Ten years on from bringing about Oasis’ demise with a double-pronged guitar-and-plum attack on his older brother in a Paris green room, Liam Gallagher finds himself on the crest of a wave of solo success that, to his credit, has been achieved more than anything through sheer force of personality. Knowing full well that fans of his old band are not, in the main, renowned for the breadth of their musical tastes, he’s successfully positioned himself as the no-nonsense rock and roll man of the people to Noel’s po-faced, highbrow psychedelic experimentalist, which is apparently what a significant swathe of Oasis followers have come to regard him as now that he’s started making music that sounds vaguely like Primal Scream.
All of which is to say that Liam cuts the more endearing figure of the two these days; his irreverent Twitter presence contrasts favourably with Noel’s increasingly tiresome old-man-yells-at-cloud routine, whilst his onstage embrace of the Oasis catalogue and open admission that his new material is written collaboratively means that he is unquestionably the bigger live draw of the two. He is an unabashed crowd-pleaser.
Inevitably, that throws up questions as to the value of his recorded output.
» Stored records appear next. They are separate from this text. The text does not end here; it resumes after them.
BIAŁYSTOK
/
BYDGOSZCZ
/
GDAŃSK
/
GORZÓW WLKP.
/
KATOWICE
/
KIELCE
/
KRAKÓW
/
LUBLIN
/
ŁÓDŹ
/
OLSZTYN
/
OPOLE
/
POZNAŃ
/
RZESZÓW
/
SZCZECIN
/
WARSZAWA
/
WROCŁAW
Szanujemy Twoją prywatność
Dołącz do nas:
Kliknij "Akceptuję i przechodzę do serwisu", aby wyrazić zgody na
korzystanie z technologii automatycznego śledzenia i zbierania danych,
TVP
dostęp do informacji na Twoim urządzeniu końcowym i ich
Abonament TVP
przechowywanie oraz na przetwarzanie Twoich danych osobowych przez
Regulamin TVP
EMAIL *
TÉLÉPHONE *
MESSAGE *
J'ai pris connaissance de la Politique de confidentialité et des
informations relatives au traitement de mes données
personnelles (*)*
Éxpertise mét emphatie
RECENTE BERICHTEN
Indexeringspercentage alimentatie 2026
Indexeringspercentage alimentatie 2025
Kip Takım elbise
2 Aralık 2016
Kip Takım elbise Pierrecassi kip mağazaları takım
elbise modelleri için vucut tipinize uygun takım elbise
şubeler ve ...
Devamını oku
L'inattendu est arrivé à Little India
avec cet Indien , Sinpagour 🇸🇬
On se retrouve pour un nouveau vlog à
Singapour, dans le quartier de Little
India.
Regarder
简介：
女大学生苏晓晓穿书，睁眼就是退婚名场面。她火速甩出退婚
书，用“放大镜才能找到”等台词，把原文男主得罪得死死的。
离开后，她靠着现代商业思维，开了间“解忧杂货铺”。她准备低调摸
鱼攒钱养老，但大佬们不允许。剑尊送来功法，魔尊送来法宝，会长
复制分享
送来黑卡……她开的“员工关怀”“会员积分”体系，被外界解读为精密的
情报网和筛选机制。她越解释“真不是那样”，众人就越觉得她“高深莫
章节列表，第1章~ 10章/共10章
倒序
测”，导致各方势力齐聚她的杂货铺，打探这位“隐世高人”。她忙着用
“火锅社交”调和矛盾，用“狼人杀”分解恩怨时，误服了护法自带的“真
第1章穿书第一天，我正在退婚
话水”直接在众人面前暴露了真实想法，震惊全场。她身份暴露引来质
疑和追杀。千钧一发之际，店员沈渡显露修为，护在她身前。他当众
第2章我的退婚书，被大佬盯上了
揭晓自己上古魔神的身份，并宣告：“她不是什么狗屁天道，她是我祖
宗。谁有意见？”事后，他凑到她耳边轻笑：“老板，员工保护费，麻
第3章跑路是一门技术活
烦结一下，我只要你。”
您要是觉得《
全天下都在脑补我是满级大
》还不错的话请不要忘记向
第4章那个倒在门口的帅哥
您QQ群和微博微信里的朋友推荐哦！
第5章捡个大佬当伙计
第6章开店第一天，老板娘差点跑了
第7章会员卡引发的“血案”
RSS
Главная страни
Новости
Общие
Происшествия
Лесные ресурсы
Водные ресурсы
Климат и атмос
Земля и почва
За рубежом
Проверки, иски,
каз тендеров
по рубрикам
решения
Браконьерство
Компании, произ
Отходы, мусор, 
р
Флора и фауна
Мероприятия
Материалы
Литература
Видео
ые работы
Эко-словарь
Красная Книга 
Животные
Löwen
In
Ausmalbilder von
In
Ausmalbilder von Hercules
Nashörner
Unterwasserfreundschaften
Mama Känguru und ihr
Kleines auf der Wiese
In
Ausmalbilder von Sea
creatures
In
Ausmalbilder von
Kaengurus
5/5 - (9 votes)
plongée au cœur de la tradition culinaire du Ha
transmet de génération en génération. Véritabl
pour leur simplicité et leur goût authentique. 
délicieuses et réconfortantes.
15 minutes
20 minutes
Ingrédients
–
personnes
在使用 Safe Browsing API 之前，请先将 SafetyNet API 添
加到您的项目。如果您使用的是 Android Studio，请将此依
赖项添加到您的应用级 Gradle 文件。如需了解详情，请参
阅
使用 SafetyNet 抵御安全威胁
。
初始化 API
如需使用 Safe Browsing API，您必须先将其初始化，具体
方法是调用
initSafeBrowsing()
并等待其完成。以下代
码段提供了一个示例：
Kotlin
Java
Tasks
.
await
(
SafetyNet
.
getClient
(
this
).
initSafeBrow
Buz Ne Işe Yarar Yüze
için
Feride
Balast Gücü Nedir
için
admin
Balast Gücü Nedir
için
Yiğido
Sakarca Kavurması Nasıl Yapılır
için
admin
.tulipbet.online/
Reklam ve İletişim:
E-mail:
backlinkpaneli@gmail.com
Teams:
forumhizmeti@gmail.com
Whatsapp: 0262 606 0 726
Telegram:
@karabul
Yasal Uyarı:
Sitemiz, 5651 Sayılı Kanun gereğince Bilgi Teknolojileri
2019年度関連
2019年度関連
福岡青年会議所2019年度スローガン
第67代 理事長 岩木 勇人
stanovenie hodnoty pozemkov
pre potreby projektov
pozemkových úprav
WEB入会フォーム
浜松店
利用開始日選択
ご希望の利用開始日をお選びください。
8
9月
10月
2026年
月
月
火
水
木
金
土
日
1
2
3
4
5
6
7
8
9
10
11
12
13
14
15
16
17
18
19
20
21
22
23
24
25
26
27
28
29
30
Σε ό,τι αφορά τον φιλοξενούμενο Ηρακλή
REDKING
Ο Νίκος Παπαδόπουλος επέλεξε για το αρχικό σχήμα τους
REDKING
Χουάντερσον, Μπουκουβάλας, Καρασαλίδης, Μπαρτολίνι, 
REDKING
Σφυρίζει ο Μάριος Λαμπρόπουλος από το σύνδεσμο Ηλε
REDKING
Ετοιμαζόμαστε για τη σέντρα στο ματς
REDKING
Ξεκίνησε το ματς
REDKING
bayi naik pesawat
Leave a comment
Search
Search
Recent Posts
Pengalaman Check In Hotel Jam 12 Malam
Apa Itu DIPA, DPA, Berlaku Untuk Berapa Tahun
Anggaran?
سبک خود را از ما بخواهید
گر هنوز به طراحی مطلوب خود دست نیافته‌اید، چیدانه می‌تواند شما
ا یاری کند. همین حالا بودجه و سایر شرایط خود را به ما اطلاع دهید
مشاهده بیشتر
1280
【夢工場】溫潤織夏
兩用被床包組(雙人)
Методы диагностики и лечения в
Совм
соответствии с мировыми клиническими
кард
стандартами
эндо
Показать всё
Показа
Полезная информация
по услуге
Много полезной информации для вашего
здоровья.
Commercially, there’s plenty of it; 2017’s debut, As You Were, went platinum, boosted considerably by the fact that there is a significant crossover between Gallagher’s audience and the section of the public that still buys physical records as a matter of course. It’s hard not to get the sense, though, that when you’re capable of fetching 50,000 tickets at Old Trafford cricket ground and a similar number at Finsbury Park, the album becomes a vehicle to tour behind – a couple of big-hitting new singles, a handful of the same from As You Were, a slew of Oasis classics make for a winning formula in that kind of environment.
In truth, though, it seems aimless to nit-pick with Why Me? Why Not., the title of which handily provides Gallagher with a new Twitter catchphrase. It is a thoroughly robust collection and there’s no shame in turning out meat-and-potatoes fare if doing so means playing to your biggest strength. Gallagher’s snarl and swagger have often been approximated but never quite bettered and the songwriting nexus surrounding him, primarily composed of Greg Kurstin and Andrew Wyatt, clearly understands that Gallagher sounds at its best when he pitches up somewhere halfway between Oasis’ arena-readiness and the slightly more measured territory inhabited by his sixties heroes.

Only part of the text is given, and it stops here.